Given a sampling period Ts, one can cause a note of frequency f to be played by choosing the total number of delay line blocks to be N = 1/(f*Ts). Choosing the value N determines the time it takes for a wave to travel back and forth along the delay line; this determines the fundamental frequency that the delay line supports. Like an instrument with its string or bore set to a particular length, the delay line will also support multiples of this fundamental frequency. A multiple of the fundamental will also repeat after a round-trip through the delay line.

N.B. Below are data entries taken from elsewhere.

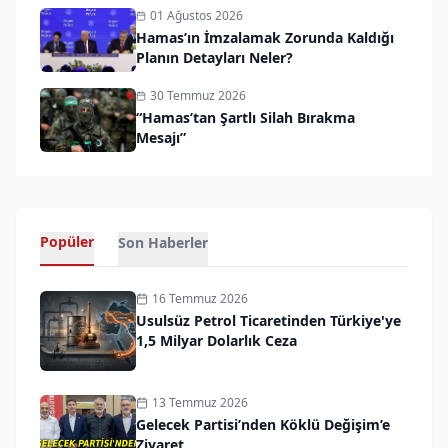
01 Ağustos 2026
Hamas’ın İmzalamak Zorunda Kaldığı
Planın Detayları Neler?
30 Temmuz 2026
“Hamas’tan Şartlı Silah Bırakma
Mesajı”
Popüler
Son Haberler
16 Temmuz 2026
Usulsüz Petrol Ticaretinden Türkiye'ye
1,5 Milyar Dolarlık Ceza
13 Temmuz 2026
Gelecek Partisi’nden Köklü Değişim’e
Ziyaret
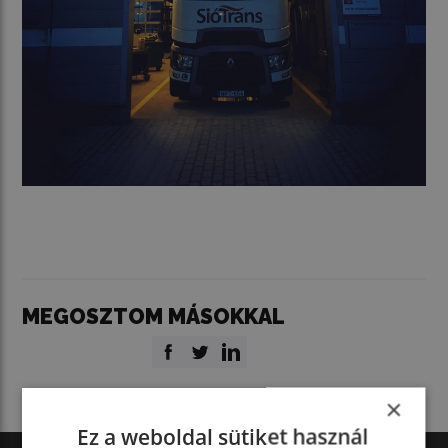
MEGOSZTOM MÁSOKKAL
×
Ez a weboldal sütiket használ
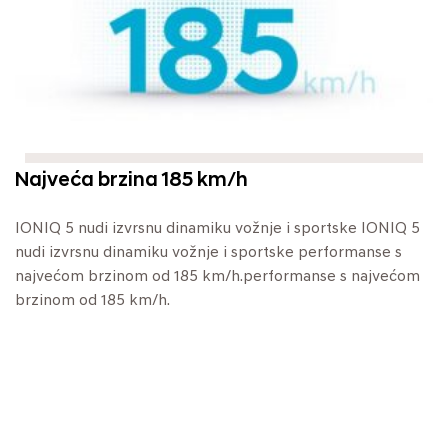
Najveća brzina 185 km/h
IONIQ 5 nudi izvrsnu dinamiku vožnje i sportske IONIQ 5
nudi izvrsnu dinamiku vožnje i sportske performanse s
najvećom brzinom od 185 km/h.performanse s najvećom
brzinom od 185 km/h.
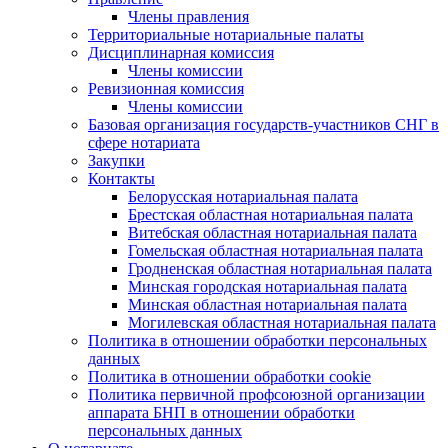
Члены правления
Территориальные нотариальные палаты
Дисциплинарная комиссия
Члены комиссии
Ревизионная комиссия
Члены комиссии
Базовая организация государств-участников СНГ в
сфере нотариата
Закупки
Контакты
Белорусская нотариальная палата
Брестская областная нотариальная палата
Витебская областная нотариальная палата
Гомельская областная нотариальная палата
Гродненская областная нотариальная палата
Минская городская нотариальная палата
Минская областная нотариальная палата
Могилевская областная нотариальная палата
Политика в отношении обработки персональных
данных
Политика в отношении обработки cookie
Политика первичной профсоюзной организации
аппарата БНП в отношении обработки
персональных данных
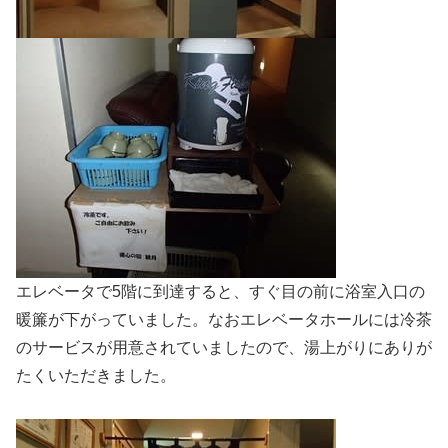
エレベータで5階に到達すると、すぐ目の前に浴室入口の
暖簾が下がっていました。なおエレベータホールには冷茶
のサービスが用意されていましたので、湯上がりにありが
たくいただきました。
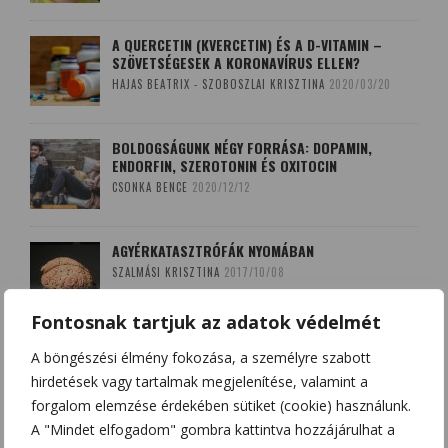
A QUERCETIN (KVERCETIN) ÉS A D-VITAMIN –
SZÖVETSÉGESEK A KORONAVÍRUS ELLEN?
HAJAS BEATRIX - SZOBOSZLAI KRISZTINA
2020/03/20
BOLDOGSÁGUNK NÉGY FORRÁSA: DOPAMIN,
ENDORFIN, SZEROTONIN ÉS OXITOCIN
CSONKA BENCE
2020/12/12
AGYÉRKATASZTRÓFÁK NYOMÁBAN
SZALMÁSI KRISZTINA
2017/10/08
Fontosnak tartjuk az adatok védelmét
A LEKOPOGÁS BABONÁJA
A böngészési élmény fokozása, a személyre szabott
SZOBOSZLAI KRISZTINA
2018/03/15
hirdetések vagy tartalmak megjelenítése, valamint a
forgalom elemzése érdekében sütiket (cookie) használunk.
A "Mindet elfogadom" gombra kattintva hozzájárulhat a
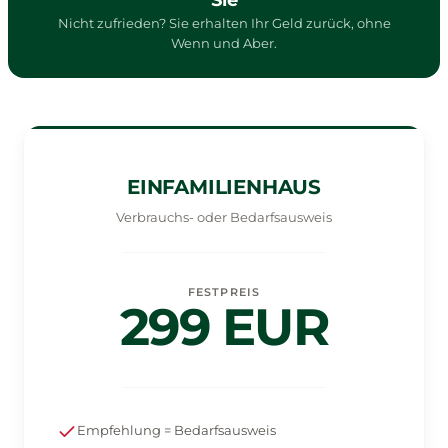
Nicht zufrieden? Sie erhalten Ihr Geld zurück, ohne
Wenn und Aber.
EINFAMILIENHAUS
Verbrauchs- oder Bedarfsausweis
FESTPREIS
299 EUR
Empfehlung = Bedarfsausweis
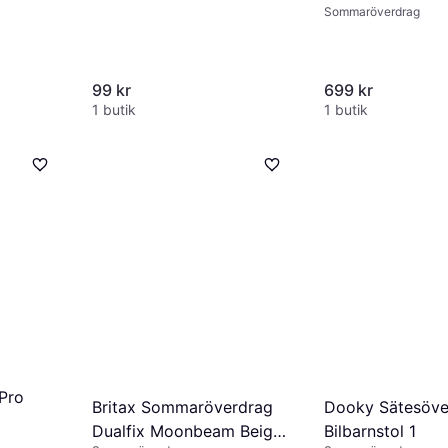
Sommaröverdrag
Lake Blue
99 kr
699 kr
1 butik
1 butik
sorber
tvättbar
 Pro
Britax Sommaröverdrag
Dooky Sätesöve
Dualfix Moonbeam Beige
Bilbarnstol 1
Beige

There's a problem with tuning a delay line: you only have an integer number of delay boxes in the delay line. (In fact, if you use a delay line with two 'rails'--one for each the left- and right-going component of the wave--then you can only have an even integer number of delays.) Thus the total round-trip period can only be made to be an integer multiple of the sampling period. Thus, one calculates the delay line length by rounding the number Ts/f to the nearest integer. This leads to the problem of quantized frequency. This is seen in the figure below
It is seen that the deviation from the desired frequency becomes worse at higher frequencies. This particular graph corresponds to a sampling rate of 50 kHz. At lower sampling rates, the problem becomes worse--because the addition or removal of a delay causes a larger change in the round-trip period. This is in fact how we discovered the problem of quantized frequency.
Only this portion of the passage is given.